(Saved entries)
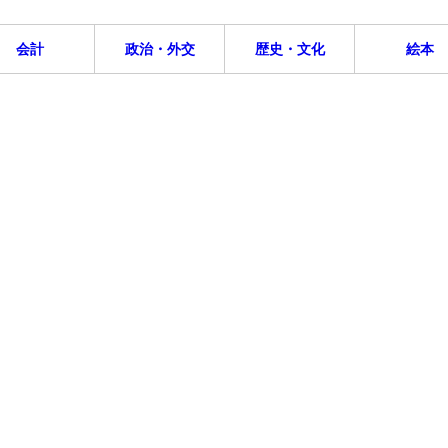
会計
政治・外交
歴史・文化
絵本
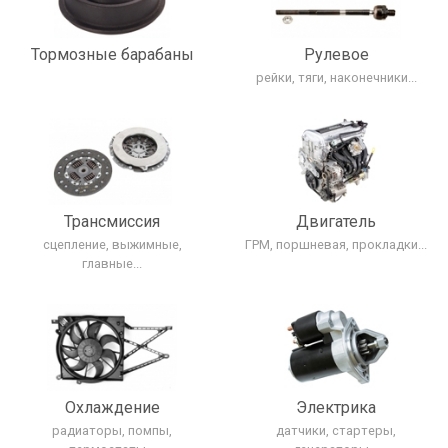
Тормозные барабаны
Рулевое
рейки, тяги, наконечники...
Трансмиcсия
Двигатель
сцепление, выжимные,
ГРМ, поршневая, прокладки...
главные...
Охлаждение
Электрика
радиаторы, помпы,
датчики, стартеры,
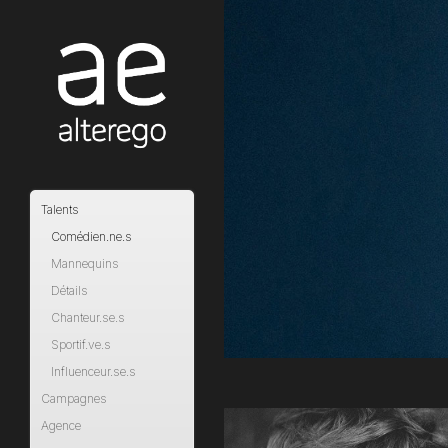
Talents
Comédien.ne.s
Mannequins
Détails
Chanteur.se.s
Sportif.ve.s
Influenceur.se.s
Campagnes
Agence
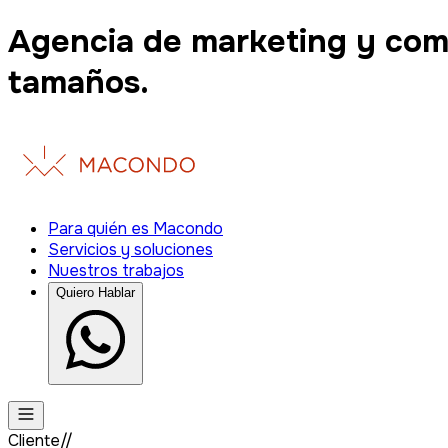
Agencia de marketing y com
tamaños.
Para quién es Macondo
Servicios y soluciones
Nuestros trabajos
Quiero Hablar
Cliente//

How to complete this task:
Could you reproduce the data above exactly, without its pictures?

Task response:
会計
政治・外交
歴史・文化
絵本
Тормозные барабаны
Рулевое
рейки, тяги, наконечники...
Трансмиcсия
Двигатель
сцепление, выжимные,
ГРМ, поршневая, прокладки...
главные...
Охлаждение
Электрика
радиаторы, помпы,
датчики, стартеры,
Talents
Comédien.ne.s
Mannequins
Détails
Chanteur.se.s
Sportif.ve.s
Influenceur.se.s
Campagnes
Agence
Agencia de marketing y com
tamaños.
Para quién es Macondo
Servicios y soluciones
Nuestros trabajos
Quiero Hablar
Cliente//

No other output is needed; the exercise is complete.